* _Required action_: From the line with "einen Ausblick auf" through the line with "Tersicore5970", repeat the entries verbatim, both end lines included, and add nothing.

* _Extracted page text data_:
□ □ □ □ □
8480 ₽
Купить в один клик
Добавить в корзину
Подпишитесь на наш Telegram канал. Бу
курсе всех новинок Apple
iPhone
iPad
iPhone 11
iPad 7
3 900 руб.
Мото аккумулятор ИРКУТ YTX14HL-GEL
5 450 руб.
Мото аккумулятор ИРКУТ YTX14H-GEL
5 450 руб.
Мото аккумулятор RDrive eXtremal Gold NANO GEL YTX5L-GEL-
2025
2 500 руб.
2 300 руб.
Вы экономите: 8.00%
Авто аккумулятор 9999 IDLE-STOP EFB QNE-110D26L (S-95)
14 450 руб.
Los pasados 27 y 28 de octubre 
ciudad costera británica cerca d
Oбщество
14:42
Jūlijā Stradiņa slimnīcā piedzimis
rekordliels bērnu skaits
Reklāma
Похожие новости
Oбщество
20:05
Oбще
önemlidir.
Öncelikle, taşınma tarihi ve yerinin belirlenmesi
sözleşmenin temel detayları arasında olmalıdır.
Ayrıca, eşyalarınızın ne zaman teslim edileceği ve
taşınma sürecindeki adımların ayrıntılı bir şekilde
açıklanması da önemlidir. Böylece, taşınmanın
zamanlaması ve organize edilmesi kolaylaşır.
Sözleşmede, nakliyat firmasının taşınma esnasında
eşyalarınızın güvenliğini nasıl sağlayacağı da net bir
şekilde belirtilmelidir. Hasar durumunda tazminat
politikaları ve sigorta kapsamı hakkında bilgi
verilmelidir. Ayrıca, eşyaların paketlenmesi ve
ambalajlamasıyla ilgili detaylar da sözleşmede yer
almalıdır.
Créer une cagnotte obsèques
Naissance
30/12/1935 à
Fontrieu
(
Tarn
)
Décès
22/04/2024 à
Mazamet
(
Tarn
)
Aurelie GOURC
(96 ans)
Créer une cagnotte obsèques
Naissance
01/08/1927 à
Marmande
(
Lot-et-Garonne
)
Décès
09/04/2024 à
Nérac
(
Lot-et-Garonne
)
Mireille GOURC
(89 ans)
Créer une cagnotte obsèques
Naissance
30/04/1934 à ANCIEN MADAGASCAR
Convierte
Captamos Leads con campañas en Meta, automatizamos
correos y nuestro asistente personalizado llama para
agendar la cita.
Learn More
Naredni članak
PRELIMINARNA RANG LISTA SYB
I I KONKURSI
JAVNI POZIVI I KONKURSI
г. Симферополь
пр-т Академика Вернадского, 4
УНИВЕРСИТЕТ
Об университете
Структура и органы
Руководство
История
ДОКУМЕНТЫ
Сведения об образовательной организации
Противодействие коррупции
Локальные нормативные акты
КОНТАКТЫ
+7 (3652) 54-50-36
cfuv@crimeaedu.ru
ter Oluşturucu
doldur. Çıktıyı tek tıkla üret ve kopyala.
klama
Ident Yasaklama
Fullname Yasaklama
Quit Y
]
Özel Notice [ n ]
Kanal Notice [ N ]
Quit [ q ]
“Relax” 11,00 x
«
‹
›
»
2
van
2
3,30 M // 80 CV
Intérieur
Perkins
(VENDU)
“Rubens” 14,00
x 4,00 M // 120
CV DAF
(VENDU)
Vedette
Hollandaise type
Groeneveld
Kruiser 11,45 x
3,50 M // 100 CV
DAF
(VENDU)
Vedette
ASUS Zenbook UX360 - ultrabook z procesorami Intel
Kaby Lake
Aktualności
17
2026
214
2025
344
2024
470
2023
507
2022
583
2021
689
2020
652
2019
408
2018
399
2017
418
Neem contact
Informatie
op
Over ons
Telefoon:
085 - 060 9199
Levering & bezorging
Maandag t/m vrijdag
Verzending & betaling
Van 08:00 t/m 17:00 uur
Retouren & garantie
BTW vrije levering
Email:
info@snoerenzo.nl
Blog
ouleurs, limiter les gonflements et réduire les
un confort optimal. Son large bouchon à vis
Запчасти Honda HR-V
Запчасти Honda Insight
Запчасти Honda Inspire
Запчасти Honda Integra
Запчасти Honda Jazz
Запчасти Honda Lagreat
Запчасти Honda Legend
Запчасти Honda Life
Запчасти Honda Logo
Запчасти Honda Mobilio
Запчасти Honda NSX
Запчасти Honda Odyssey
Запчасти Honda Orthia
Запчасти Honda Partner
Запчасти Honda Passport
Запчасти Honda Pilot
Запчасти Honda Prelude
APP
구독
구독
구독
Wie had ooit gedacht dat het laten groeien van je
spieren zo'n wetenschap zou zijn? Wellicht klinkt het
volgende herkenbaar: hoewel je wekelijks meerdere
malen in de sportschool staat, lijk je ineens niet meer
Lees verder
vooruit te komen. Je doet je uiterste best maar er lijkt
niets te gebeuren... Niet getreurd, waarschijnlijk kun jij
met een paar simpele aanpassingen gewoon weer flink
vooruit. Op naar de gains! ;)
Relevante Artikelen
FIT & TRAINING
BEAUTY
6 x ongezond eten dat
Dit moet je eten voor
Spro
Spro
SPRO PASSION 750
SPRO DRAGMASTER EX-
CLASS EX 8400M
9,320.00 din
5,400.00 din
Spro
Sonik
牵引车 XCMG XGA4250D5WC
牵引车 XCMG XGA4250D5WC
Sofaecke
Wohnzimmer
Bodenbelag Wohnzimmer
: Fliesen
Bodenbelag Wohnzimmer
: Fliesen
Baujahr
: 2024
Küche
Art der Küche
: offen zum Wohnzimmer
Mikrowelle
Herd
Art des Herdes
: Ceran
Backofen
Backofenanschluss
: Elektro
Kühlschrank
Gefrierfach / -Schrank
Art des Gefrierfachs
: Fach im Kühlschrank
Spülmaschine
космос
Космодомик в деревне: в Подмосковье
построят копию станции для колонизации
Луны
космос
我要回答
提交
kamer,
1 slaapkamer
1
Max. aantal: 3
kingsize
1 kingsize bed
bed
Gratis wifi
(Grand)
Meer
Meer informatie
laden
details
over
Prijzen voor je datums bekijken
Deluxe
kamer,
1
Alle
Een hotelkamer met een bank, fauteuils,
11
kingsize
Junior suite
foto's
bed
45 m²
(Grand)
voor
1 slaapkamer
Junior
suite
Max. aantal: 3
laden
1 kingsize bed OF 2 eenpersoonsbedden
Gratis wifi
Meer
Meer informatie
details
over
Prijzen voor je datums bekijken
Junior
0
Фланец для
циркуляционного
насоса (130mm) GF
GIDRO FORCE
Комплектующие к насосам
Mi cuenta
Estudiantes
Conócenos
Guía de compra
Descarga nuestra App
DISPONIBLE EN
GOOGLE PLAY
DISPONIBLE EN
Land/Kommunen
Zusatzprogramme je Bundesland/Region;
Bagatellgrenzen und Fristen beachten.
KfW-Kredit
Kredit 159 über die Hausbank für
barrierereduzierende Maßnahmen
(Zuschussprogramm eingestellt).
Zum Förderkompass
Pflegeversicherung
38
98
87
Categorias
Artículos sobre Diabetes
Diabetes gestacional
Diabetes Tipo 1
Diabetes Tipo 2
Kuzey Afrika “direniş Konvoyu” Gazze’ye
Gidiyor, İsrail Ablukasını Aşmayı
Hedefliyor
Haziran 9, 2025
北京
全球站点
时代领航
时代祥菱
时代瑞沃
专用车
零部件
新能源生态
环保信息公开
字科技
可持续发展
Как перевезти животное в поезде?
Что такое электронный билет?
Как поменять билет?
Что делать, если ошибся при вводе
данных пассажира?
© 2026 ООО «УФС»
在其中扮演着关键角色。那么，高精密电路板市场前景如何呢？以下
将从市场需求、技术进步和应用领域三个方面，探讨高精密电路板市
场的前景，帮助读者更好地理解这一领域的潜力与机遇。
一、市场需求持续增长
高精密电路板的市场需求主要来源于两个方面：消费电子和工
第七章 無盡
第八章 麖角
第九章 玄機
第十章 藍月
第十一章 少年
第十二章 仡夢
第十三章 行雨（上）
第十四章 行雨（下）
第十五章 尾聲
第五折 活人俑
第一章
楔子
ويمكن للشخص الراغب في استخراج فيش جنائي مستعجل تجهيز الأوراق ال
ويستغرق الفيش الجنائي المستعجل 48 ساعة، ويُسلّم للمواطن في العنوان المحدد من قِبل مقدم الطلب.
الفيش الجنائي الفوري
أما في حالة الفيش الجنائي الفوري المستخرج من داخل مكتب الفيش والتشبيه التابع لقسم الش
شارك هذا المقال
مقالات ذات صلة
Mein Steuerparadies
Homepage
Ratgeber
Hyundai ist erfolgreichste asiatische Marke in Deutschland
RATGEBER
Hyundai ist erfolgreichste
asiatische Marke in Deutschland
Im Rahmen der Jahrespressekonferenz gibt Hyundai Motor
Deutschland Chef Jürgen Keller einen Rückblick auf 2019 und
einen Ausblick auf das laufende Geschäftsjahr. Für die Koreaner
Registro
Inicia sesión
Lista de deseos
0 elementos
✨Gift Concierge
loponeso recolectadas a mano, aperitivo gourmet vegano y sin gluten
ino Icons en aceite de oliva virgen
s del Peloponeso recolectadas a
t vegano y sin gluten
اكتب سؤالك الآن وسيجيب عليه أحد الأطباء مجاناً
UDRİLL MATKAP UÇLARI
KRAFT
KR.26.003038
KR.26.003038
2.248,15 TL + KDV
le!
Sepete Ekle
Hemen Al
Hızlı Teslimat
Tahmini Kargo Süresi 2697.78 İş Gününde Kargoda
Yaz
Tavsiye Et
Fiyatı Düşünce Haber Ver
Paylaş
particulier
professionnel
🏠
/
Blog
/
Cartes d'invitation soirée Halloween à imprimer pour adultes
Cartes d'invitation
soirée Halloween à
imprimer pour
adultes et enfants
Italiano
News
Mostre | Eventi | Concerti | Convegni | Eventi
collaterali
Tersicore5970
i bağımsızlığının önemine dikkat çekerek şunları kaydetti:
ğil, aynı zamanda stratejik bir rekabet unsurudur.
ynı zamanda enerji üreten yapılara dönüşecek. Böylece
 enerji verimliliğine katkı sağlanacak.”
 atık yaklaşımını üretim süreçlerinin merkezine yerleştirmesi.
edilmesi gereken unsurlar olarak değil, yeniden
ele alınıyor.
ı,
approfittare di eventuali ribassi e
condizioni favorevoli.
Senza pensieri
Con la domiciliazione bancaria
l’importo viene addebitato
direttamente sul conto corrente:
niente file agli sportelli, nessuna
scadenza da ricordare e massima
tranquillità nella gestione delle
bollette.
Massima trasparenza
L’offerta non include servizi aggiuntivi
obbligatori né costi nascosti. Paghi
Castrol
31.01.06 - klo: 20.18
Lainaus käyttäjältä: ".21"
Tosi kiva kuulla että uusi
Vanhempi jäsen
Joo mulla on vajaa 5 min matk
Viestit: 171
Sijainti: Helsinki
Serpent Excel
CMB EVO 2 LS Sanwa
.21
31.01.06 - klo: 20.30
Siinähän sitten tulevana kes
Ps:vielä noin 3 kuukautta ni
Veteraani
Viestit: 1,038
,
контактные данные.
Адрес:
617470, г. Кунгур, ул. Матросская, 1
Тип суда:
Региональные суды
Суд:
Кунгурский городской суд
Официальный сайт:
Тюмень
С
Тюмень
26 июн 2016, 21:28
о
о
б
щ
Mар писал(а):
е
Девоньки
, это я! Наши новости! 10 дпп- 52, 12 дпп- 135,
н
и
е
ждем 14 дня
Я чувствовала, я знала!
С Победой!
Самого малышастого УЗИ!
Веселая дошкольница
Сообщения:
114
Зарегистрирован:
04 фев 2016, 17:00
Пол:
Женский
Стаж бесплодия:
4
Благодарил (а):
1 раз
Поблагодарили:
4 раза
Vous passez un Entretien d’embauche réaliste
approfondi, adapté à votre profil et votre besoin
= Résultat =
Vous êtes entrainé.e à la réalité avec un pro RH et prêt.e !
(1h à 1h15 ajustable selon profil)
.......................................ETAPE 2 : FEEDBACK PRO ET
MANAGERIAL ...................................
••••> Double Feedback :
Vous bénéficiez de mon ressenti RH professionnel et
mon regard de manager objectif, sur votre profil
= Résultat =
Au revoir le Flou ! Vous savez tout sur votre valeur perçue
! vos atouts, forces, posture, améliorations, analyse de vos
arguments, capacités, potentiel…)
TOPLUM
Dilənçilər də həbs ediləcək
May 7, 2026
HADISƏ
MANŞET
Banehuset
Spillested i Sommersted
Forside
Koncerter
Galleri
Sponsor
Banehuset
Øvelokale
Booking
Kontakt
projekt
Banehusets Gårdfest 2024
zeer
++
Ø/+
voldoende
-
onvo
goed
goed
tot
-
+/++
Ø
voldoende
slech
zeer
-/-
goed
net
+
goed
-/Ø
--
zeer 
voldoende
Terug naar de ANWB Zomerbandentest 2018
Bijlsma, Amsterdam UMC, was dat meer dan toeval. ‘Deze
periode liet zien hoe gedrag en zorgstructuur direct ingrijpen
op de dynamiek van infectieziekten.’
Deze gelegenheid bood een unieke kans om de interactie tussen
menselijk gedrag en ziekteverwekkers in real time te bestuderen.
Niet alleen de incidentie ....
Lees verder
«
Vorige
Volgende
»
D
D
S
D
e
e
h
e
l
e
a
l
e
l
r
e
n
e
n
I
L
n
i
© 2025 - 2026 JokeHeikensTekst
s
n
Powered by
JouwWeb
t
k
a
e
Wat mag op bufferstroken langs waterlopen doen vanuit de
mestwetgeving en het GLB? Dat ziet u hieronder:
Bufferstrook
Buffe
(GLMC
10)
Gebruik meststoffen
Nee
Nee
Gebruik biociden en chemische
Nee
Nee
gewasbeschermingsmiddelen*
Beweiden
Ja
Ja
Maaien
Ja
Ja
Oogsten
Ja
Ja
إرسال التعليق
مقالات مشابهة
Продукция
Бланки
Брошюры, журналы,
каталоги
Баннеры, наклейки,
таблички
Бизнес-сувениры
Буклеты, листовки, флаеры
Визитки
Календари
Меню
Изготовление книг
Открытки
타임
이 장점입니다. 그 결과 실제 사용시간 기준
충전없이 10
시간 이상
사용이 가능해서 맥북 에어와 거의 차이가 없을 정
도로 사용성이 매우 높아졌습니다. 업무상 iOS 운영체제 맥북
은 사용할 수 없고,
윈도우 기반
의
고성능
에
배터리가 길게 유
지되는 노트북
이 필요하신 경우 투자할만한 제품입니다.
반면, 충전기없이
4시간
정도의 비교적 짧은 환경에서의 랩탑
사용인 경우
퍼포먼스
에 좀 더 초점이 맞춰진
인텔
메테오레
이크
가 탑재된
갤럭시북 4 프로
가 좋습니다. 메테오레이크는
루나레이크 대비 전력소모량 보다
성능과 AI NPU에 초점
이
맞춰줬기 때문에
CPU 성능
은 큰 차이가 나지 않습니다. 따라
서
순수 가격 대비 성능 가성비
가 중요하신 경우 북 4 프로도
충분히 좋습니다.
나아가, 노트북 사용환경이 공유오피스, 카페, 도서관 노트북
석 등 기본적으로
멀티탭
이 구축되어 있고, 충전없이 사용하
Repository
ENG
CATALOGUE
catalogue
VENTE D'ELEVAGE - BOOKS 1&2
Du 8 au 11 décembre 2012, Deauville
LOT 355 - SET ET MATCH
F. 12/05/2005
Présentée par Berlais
□ □ □ □ □
* _Written response_:
einen Ausblick auf das laufende Geschäftsjahr. Für die Koreaner
Registro
Inicia sesión
Lista de deseos
0 elementos
✨Gift Concierge
loponeso recolectadas a mano, aperitivo gourmet vegano y sin gluten
ino Icons en aceite de oliva virgen
s del Peloponeso recolectadas a
t vegano y sin gluten
اكتب سؤالك الآن وسيجيب عليه أحد الأطباء مجاناً
UDRİLL MATKAP UÇLARI
KRAFT
KR.26.003038
KR.26.003038
2.248,15 TL + KDV
le!
Sepete Ekle
Hemen Al
Hızlı Teslimat
Tahmini Kargo Süresi 2697.78 İş Gününde Kargoda
Yaz
Tavsiye Et
Fiyatı Düşünce Haber Ver
Paylaş
particulier
professionnel
🏠
/
Blog
/
Cartes d'invitation soirée Halloween à imprimer pour adultes
Cartes d'invitation
soirée Halloween à
imprimer pour
adultes et enfants
Italiano
News
Mostre | Eventi | Concerti | Convegni | Eventi
collaterali
Tersicore5970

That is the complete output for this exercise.